EXERCISE DIRECTIONS: Return, from the material below, each line in which "Чемпионат" occurs.

RECORDS PROVIDED:
++++++++

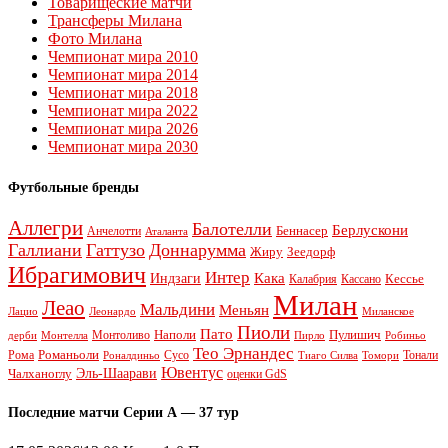
Товарищеские матчи
Трансферы Милана
Фото Милана
Чемпионат мира 2010
Чемпионат мира 2014
Чемпионат мира 2018
Чемпионат мира 2022
Чемпионат мира 2026
Чемпионат мира 2030
Футбольные бренды
Аллегри
Балотелли
Берлускони
Беннасер
Анчелотти
Аталанта
Галлиани
Гаттузо
Доннарумма
Жиру
Зеедорф
Ибрагимович
Интер
Кака
Индзаги
Кессье
Калабрия
Кассано
Милан
Леао
Мальдини
Меньян
Леонардо
Лацио
Миланское
Пиоли
Пато
Наполи
Монтоливо
Пулишич
Монтелла
Пирло
дерби
Робиньо
Тео Эрнандес
Рома
Романьоли
Сусо
Тонали
Роналдиньо
Тиаго Силва
Томори
Ювентус
Эль-Шаарави
Чалханоглу
оценки GdS
Последние матчи Серии А — 37 тур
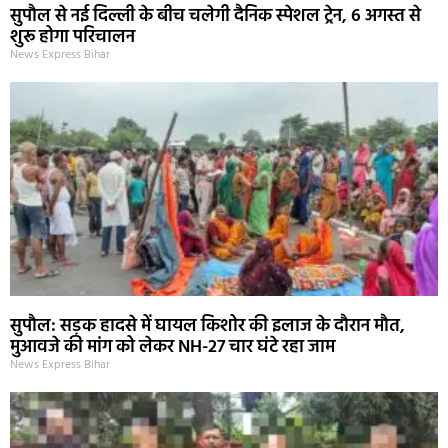
सुपौल से नई दिल्ली के बीच चलेगी दैनिक स्पेशल ट्रेन, 6 अगस्त से
शुरू होगा परिचालन
News Express Bihar
सुपौल: सड़क हादसे में घायल किशोर की इलाज के दौरान मौत,
मुआवजे की मांग को लेकर NH-27 चार घंटे रहा जाम
News Express Bihar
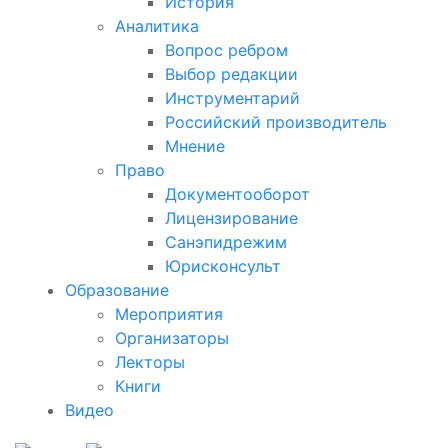
История
Аналитика
Вопрос ребром
Выбор редакции
Инструментарий
Российский производитель
Мнение
Право
Документооборот
Лицензирование
Санэпидрежим
Юрисконсульт
Образование
Мероприятия
Организаторы
Лекторы
Книги
Видео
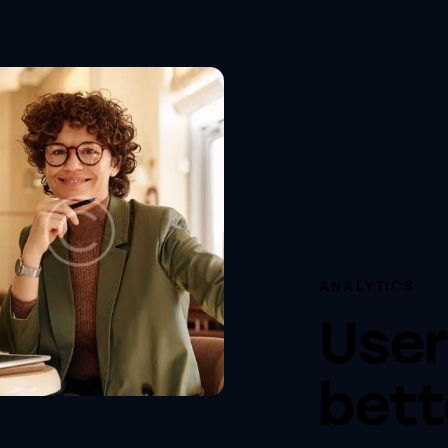
ANALYTICS
User
bett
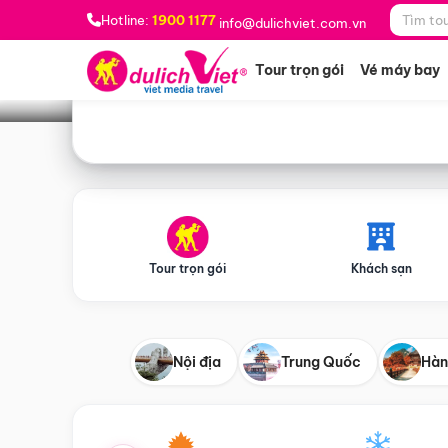
Bạn muốn đi đâu?
*
Hotline:
1900 1177
info@dulichviet.com.vn
Tour trọn gói
Vé máy bay
Tour trọn gói
Khách sạn
Nội địa
Trung Quốc
Hàn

++++++++

RESPONSE TO THIS TASK:
Чемпионат мира 2010
Чемпионат мира 2014
Чемпионат мира 2018
Чемпионат мира 2022
Чемпионат мира 2026
Чемпионат мира 2030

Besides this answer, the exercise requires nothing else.